Before you decide to accept a risk, conduct an Impact Analysis to see the full
consequences of the risk. You may not be able to do anything about the risk
itself, but you can likely come up with a contingency plan to
cope with its consequences.
Controlling
Risk
If you choose to
accept the risk, there are a number of ways in which you can reduce its impact.
You can use experiments to
observe where problems occur, and to find ways to introduce preventative and detectiveactions before you
introduce the activity on a larger scale.
·
Preventative action involves aiming to prevent
a high-risk situation from happening. It includes health and safety training,
firewall protection on corporate servers, and cross-training your team.
·
Detective action involves
identifying the points in a process where something could go wrong, and then
putting steps in place to fix the problems promptly if they occur. Detective
actions include double-checking finance reports, conducting safety testing
before a product is released, or installing sensors to detect product defects.
Summary
Risk Analysis is a
proven way of identifying and assessing factors that could negatively affect
the success of a business or project.
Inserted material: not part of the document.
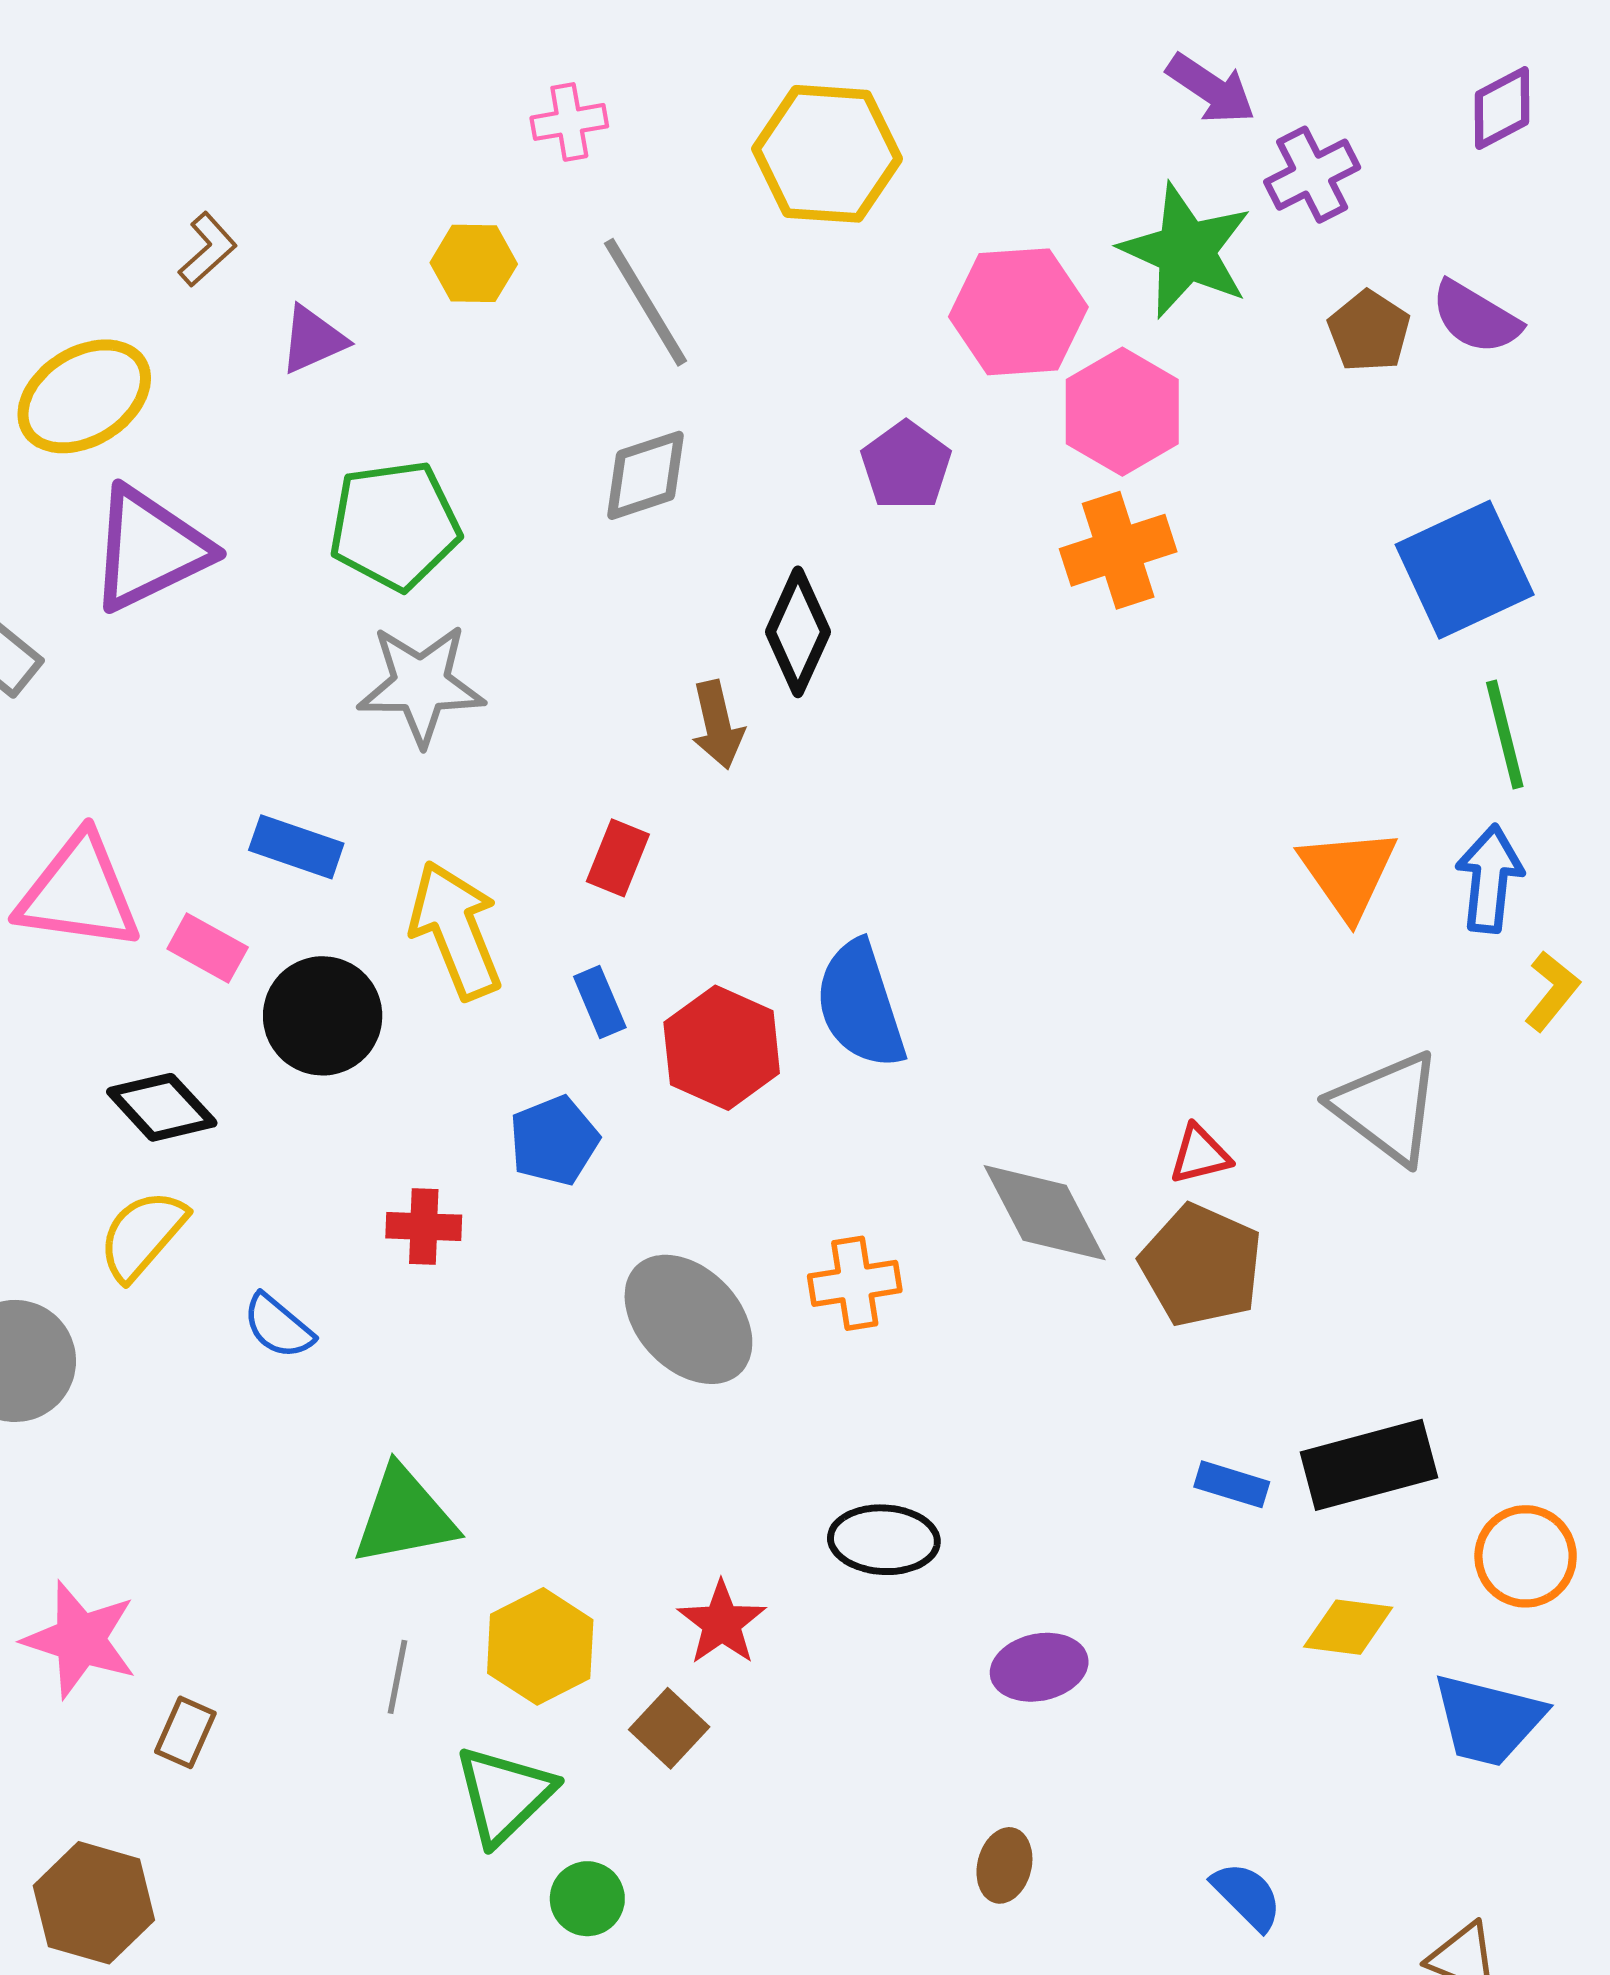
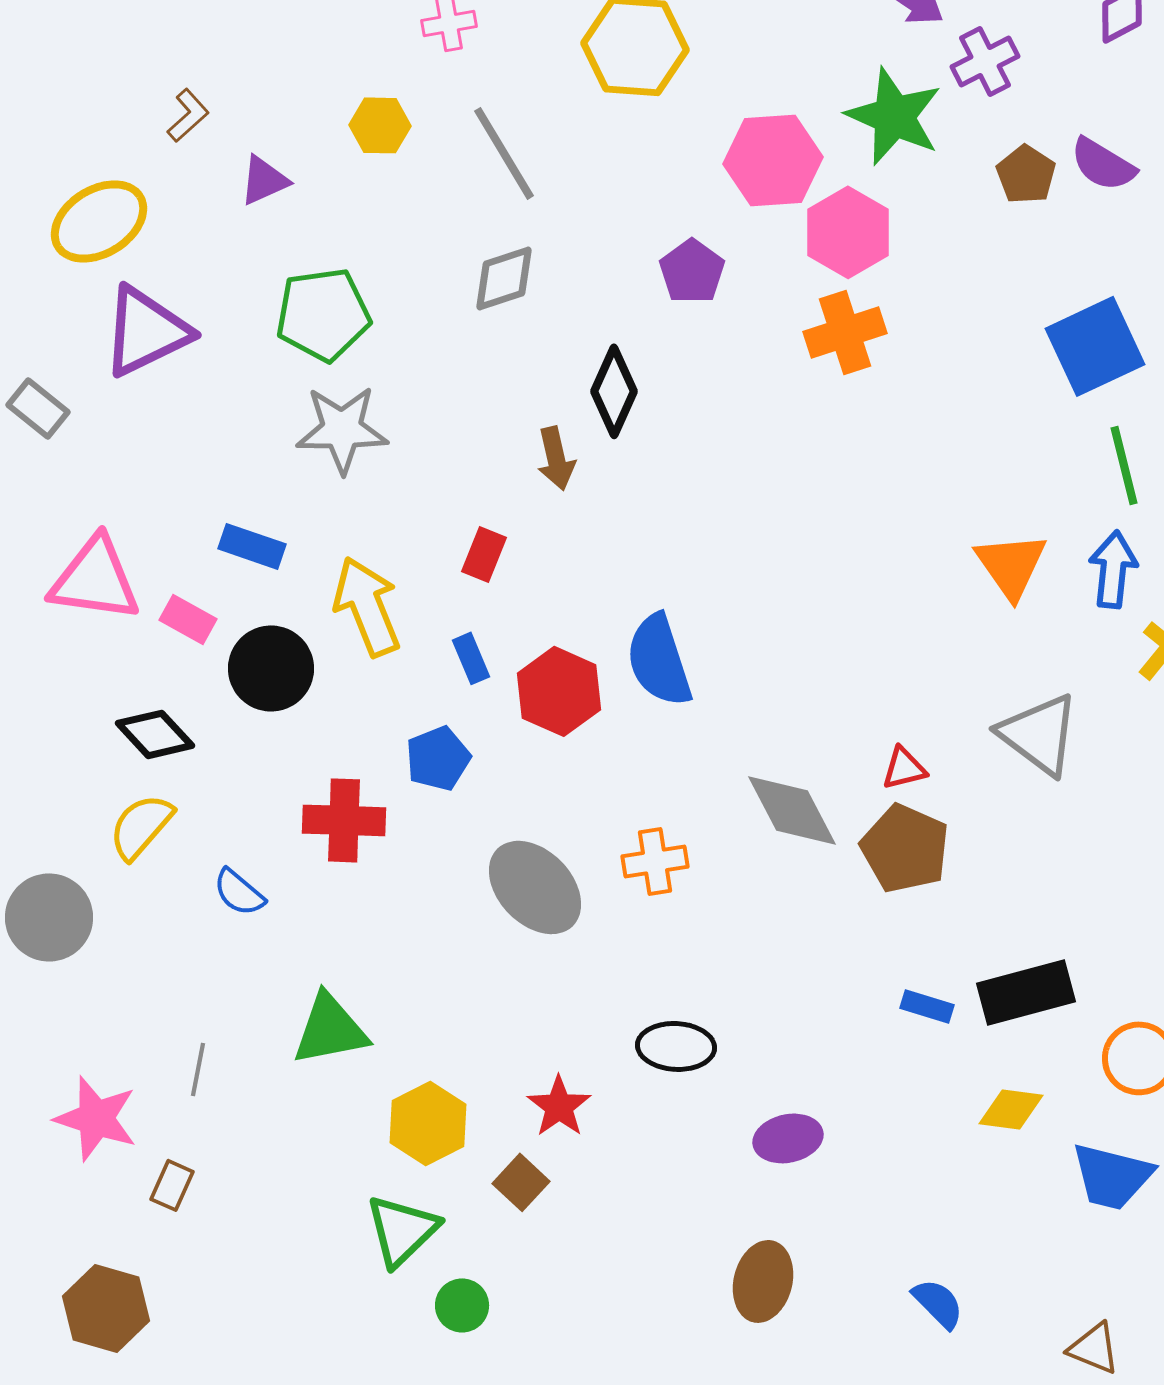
red cross: (424, 1227) -> (344, 820), size x1.5
gray line: (397, 1677) -> (198, 1069), moved
brown ellipse: (1004, 1865) -> (763, 1281), size x1.5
It allows you to examine the risks that
you or your organization face, and helps you decide whether or not to move
forward with a decision.
You do a Risk
Analysis by identify threats, and estimating the likelihood of those threats
being realized.
Once you've worked
out the value of the risks you face, you can start looking at ways to manage
them effectively. This may include choosing to avoid the risk, sharing it, or
accepting it while reducing its impact.
It's essential that
you're thorough when you're working through your Risk Analysis, and that you're
aware of all of the possible impacts of the risks revealed. This includes being
mindful of costs, ethics, and people's safety.